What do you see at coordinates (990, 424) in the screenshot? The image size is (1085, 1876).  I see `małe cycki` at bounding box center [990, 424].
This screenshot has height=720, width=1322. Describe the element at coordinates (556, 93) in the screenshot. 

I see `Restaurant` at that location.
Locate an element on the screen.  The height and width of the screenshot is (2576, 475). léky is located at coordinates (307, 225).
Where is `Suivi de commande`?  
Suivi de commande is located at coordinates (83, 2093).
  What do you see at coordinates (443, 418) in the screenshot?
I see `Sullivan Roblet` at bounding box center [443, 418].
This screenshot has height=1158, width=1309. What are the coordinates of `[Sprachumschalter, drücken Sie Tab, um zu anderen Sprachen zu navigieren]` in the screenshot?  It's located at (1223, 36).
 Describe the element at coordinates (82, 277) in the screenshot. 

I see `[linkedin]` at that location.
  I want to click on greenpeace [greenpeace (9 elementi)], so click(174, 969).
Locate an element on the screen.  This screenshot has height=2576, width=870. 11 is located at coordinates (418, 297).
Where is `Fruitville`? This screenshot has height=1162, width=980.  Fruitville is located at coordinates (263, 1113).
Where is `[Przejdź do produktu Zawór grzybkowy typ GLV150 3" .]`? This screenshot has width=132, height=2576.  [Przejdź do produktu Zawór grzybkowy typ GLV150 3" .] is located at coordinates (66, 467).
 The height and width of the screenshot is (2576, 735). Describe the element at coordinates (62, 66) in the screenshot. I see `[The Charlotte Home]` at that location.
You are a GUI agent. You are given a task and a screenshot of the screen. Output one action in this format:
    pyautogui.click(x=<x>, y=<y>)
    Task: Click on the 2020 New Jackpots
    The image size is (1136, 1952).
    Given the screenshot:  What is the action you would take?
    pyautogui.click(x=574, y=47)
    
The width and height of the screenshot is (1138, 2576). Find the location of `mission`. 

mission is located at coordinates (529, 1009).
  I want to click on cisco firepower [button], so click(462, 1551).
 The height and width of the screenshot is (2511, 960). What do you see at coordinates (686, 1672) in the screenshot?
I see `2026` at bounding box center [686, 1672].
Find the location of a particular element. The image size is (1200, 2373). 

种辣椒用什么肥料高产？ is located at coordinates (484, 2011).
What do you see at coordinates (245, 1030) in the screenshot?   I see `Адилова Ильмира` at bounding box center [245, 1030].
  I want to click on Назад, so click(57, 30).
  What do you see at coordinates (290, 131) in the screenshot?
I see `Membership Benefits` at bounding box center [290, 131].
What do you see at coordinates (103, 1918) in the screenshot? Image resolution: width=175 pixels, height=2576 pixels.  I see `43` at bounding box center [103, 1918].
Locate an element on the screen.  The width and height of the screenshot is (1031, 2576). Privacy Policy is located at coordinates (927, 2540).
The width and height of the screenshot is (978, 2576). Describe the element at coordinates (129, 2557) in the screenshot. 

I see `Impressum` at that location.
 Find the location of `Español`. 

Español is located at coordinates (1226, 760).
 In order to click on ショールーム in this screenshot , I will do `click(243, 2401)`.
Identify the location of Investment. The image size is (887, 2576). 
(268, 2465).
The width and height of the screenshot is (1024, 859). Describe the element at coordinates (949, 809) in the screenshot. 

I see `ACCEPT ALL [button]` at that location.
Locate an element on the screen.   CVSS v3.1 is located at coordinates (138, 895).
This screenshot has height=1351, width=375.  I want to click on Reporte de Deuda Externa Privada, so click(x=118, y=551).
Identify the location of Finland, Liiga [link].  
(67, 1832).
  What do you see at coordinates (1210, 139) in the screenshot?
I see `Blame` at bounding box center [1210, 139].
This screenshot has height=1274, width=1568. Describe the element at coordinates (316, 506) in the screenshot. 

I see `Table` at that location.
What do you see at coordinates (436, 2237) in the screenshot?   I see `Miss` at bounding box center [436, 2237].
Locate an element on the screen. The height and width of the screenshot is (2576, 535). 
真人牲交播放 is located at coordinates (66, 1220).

* [Your goal]
Write out every line of the records exactly.

* [Result for this task]
What do you see at coordinates (990, 424) in the screenshot? The image size is (1085, 1876).  I see `małe cycki` at bounding box center [990, 424].
This screenshot has height=720, width=1322. Describe the element at coordinates (556, 93) in the screenshot. 

I see `Restaurant` at that location.
Locate an element on the screen.  The height and width of the screenshot is (2576, 475). léky is located at coordinates (307, 225).
Where is `Suivi de commande`?  
Suivi de commande is located at coordinates (83, 2093).
  What do you see at coordinates (443, 418) in the screenshot?
I see `Sullivan Roblet` at bounding box center [443, 418].
This screenshot has height=1158, width=1309. What are the coordinates of `[Sprachumschalter, drücken Sie Tab, um zu anderen Sprachen zu navigieren]` in the screenshot?  It's located at (1223, 36).
 Describe the element at coordinates (82, 277) in the screenshot. 

I see `[linkedin]` at that location.
  I want to click on greenpeace [greenpeace (9 elementi)], so click(174, 969).
Locate an element on the screen.  This screenshot has height=2576, width=870. 11 is located at coordinates (418, 297).
Where is `Fruitville`? This screenshot has height=1162, width=980.  Fruitville is located at coordinates (263, 1113).
Where is `[Przejdź do produktu Zawór grzybkowy typ GLV150 3" .]`? This screenshot has width=132, height=2576.  [Przejdź do produktu Zawór grzybkowy typ GLV150 3" .] is located at coordinates (66, 467).
 The height and width of the screenshot is (2576, 735). Describe the element at coordinates (62, 66) in the screenshot. I see `[The Charlotte Home]` at that location.
You are a GUI agent. You are given a task and a screenshot of the screen. Output one action in this format:
    pyautogui.click(x=<x>, y=<y>)
    Task: Click on the 2020 New Jackpots
    The image size is (1136, 1952).
    Given the screenshot:  What is the action you would take?
    pyautogui.click(x=574, y=47)
    
The width and height of the screenshot is (1138, 2576). Find the location of `mission`. 

mission is located at coordinates (529, 1009).
  I want to click on cisco firepower [button], so click(462, 1551).
 The height and width of the screenshot is (2511, 960). What do you see at coordinates (686, 1672) in the screenshot?
I see `2026` at bounding box center [686, 1672].
Find the location of a particular element. The image size is (1200, 2373). 

种辣椒用什么肥料高产？ is located at coordinates (484, 2011).
What do you see at coordinates (245, 1030) in the screenshot?   I see `Адилова Ильмира` at bounding box center [245, 1030].
  I want to click on Назад, so click(57, 30).
  What do you see at coordinates (290, 131) in the screenshot?
I see `Membership Benefits` at bounding box center [290, 131].
What do you see at coordinates (103, 1918) in the screenshot? Image resolution: width=175 pixels, height=2576 pixels.  I see `43` at bounding box center [103, 1918].
Locate an element on the screen.  The width and height of the screenshot is (1031, 2576). Privacy Policy is located at coordinates (927, 2540).
The width and height of the screenshot is (978, 2576). Describe the element at coordinates (129, 2557) in the screenshot. 

I see `Impressum` at that location.
 Find the location of `Español`. 

Español is located at coordinates (1226, 760).
 In order to click on ショールーム in this screenshot , I will do `click(243, 2401)`.
Identify the location of Investment. The image size is (887, 2576). 
(268, 2465).
The width and height of the screenshot is (1024, 859). Describe the element at coordinates (949, 809) in the screenshot. 

I see `ACCEPT ALL [button]` at that location.
Locate an element on the screen.   CVSS v3.1 is located at coordinates (138, 895).
This screenshot has height=1351, width=375.  I want to click on Reporte de Deuda Externa Privada, so click(x=118, y=551).
Identify the location of Finland, Liiga [link].  
(67, 1832).
  What do you see at coordinates (1210, 139) in the screenshot?
I see `Blame` at bounding box center [1210, 139].
This screenshot has height=1274, width=1568. Describe the element at coordinates (316, 506) in the screenshot. 

I see `Table` at that location.
What do you see at coordinates (436, 2237) in the screenshot?   I see `Miss` at bounding box center [436, 2237].
Locate an element on the screen. The height and width of the screenshot is (2576, 535). 
真人牲交播放 is located at coordinates (66, 1220).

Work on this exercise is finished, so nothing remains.